#### Work required
Go through the entries below, tally each line that has the word "pharmacies", and give only the total.
Records for processing: Begin
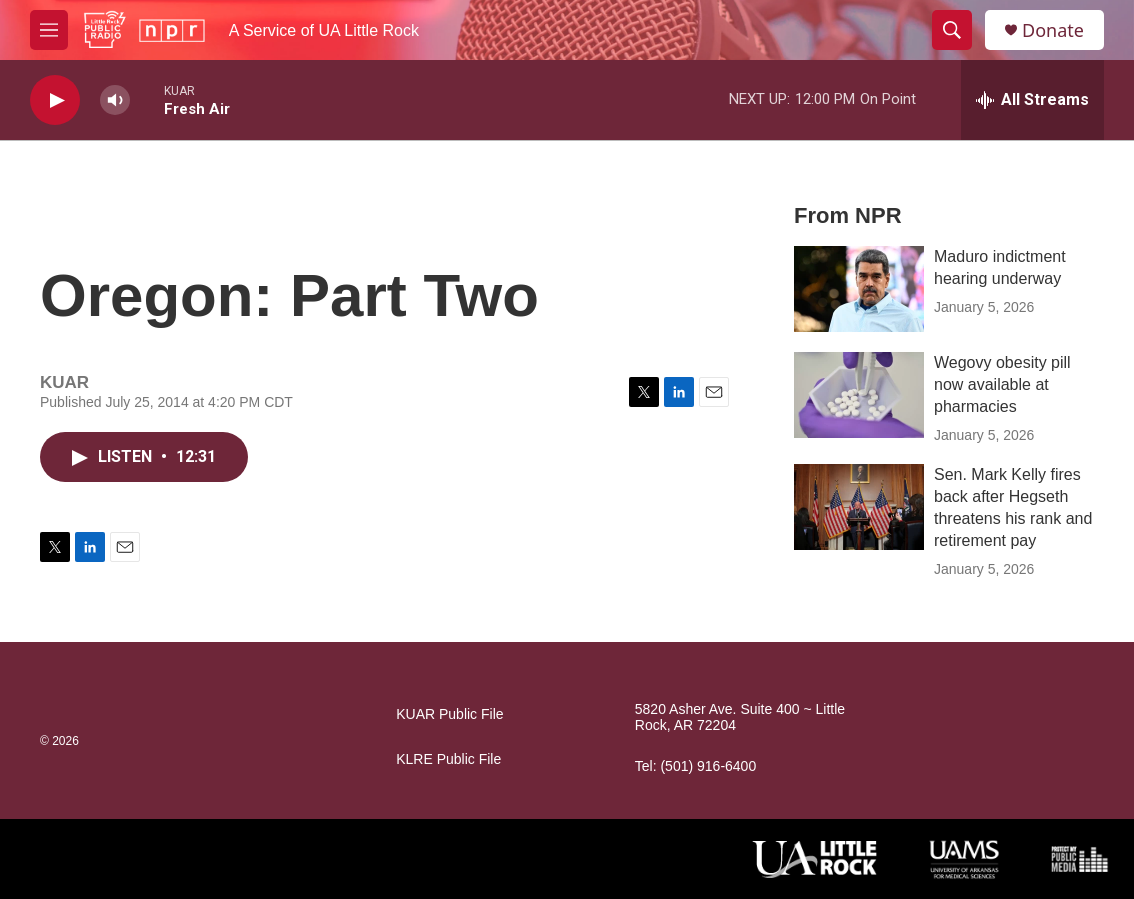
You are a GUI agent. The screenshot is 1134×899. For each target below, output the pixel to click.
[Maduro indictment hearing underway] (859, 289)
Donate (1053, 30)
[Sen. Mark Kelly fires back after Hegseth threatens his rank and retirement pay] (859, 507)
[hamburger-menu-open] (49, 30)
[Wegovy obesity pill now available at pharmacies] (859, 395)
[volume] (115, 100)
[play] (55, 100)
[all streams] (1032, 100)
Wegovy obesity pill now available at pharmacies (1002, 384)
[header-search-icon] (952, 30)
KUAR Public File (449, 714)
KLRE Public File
Records for processing: End
Records for processing: Begin
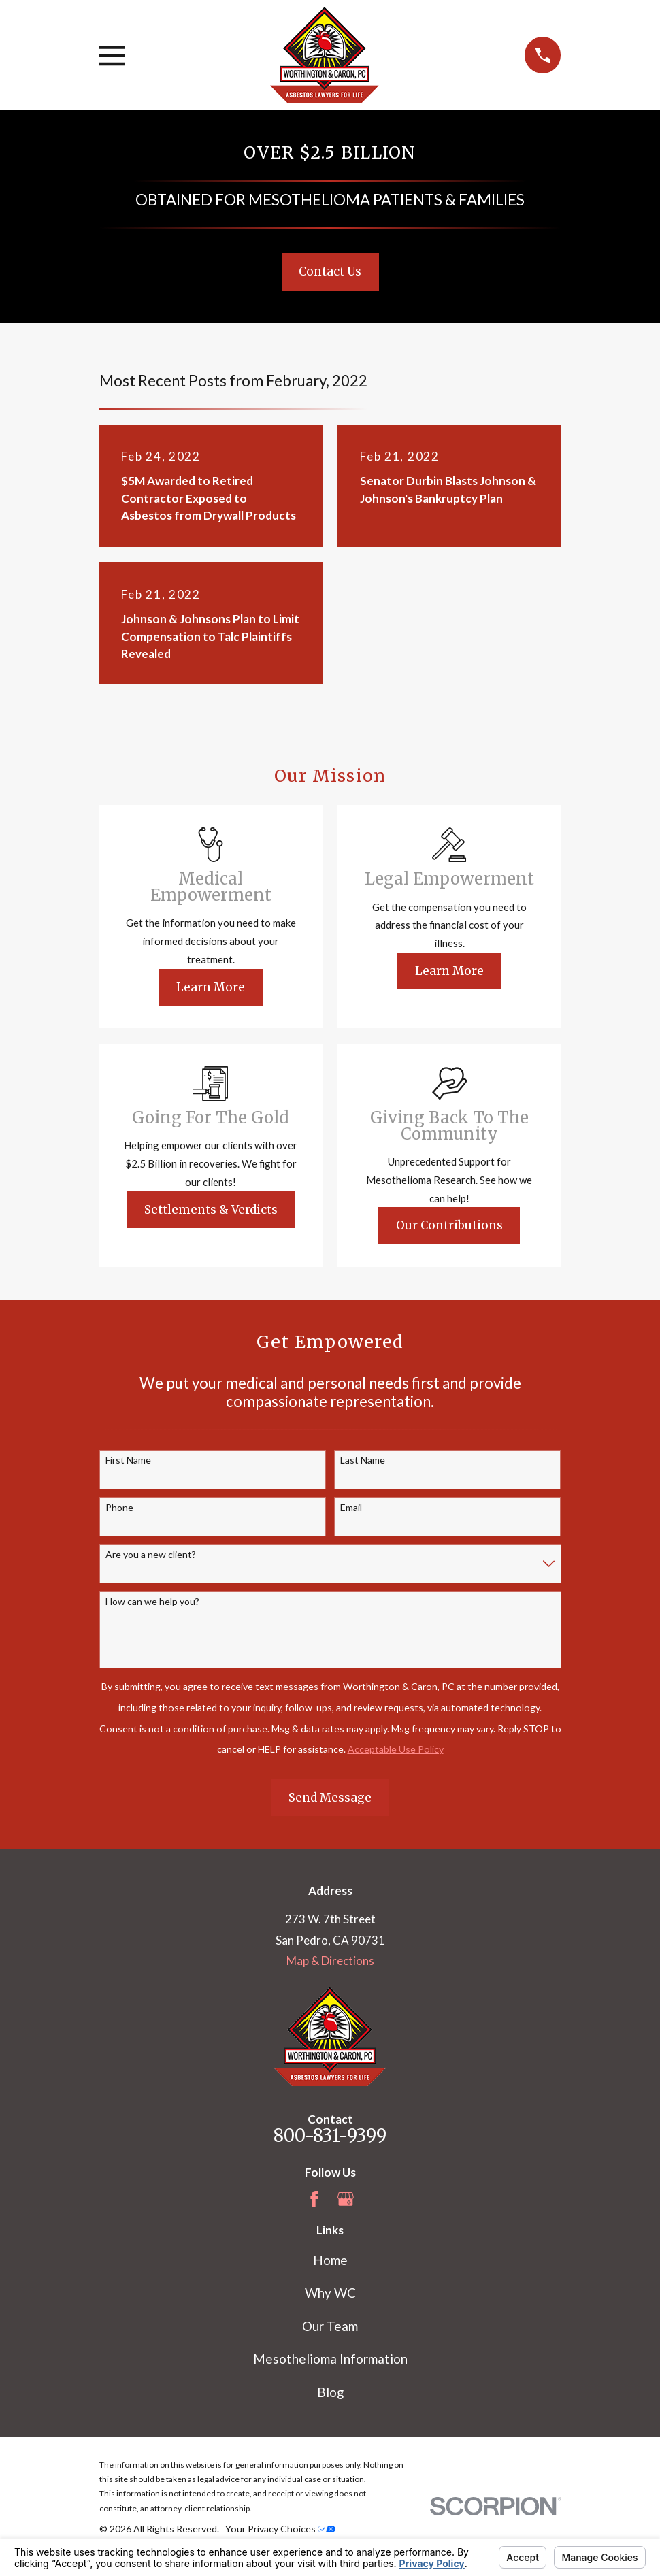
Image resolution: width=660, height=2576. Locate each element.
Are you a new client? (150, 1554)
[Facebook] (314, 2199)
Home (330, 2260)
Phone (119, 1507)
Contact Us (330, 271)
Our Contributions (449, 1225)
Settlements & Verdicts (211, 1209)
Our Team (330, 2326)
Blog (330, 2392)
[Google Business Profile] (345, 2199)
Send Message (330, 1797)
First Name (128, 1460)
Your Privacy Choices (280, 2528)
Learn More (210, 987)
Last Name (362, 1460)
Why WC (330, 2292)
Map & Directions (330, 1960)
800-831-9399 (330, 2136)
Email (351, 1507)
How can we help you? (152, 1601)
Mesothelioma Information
Records for processing: End
#### Your solution
2